Les jurons du capitaine Haddock : Amiral de bateau-lavoir
5 Mars 2011
Avouez que les inénarrables jurons du capitaine Haddock décryptés par mes bons soins vous avaient manqué ! Parmi les litanies virulentes d’un capitaine Haddock postillonnant au nez de ses interlocuteurs, il est un juron qui m’amuse excessivement : le croustillant "amiral de bateau lavoir", qui pourrait vaguement se rapprocher de l’incongru "astronaute d’eau douce" pour le néophyte, mais que nenni ! L’effet que l’insulte (même sans la présence du capitaine Haddock) "amiral de bateau-lavoir" (auquel vous pouvez toujours ajouter un opportun "bougre de faux jeton à la sauce tartare" parce que le sauce tartare amuse toujours le public) pourrait avoir sur le goujat ayant laissé une empreinte crasseuse sur vos escarpins Repetto en daim rose pâle est, certes, dérisoire sur l’abruti en question, mais peut, éventuellement, posséder la vertu salvatrice de vous défouler... et c'est toujours bon à prendre au vu du prix de la paire de chaussures en question parce qu'elle sera, bien évidemment, irrécupérable.
L’amiral de bateau-lavoir, un métier en déperdition
Fut un temps où Paris possédait plus de pavés que de routes goudronnées et où notre chère capitale venait s’enclaver au sein d’un octroi ; fut un temps où d’imposantes femmes s’activaient frénétiquement au-dessus d’une eau publique rendue savonneuse pour faire leur lessive : les lavandières.
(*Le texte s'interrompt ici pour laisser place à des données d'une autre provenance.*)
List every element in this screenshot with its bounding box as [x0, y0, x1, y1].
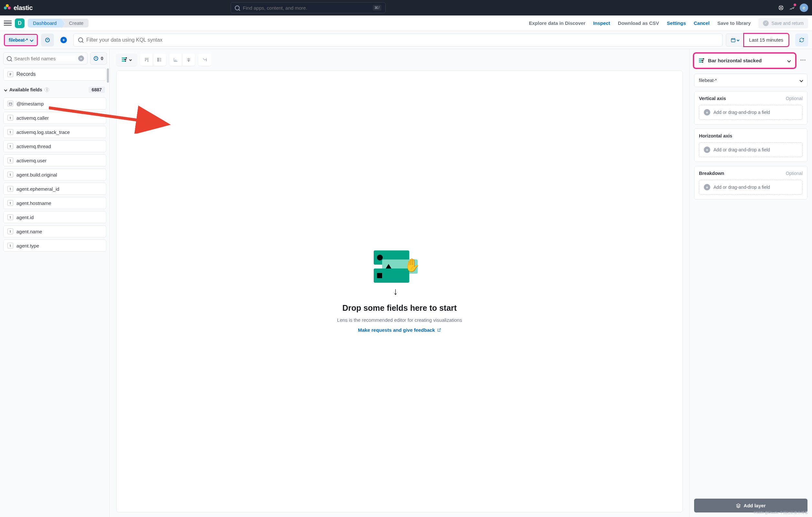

En ce temps où la machine à laver combinant essorage et lavage (oui, parce que le premier brevet déposé concernant une machine à laver remonte à 1797) dormait encore paisiblement dans le labyrinthe neuronal de son concepteur, il existait pour les petites villes des lavoirs et les villes situées sur un grand cours d’eau bénéficiaient d’un bateau-lavoir : le bateau-lavoir était ainsi amarré en bord de fleuve et était équipé d’un lavoir, ainsi que d’un espace pour faire sécher le linge.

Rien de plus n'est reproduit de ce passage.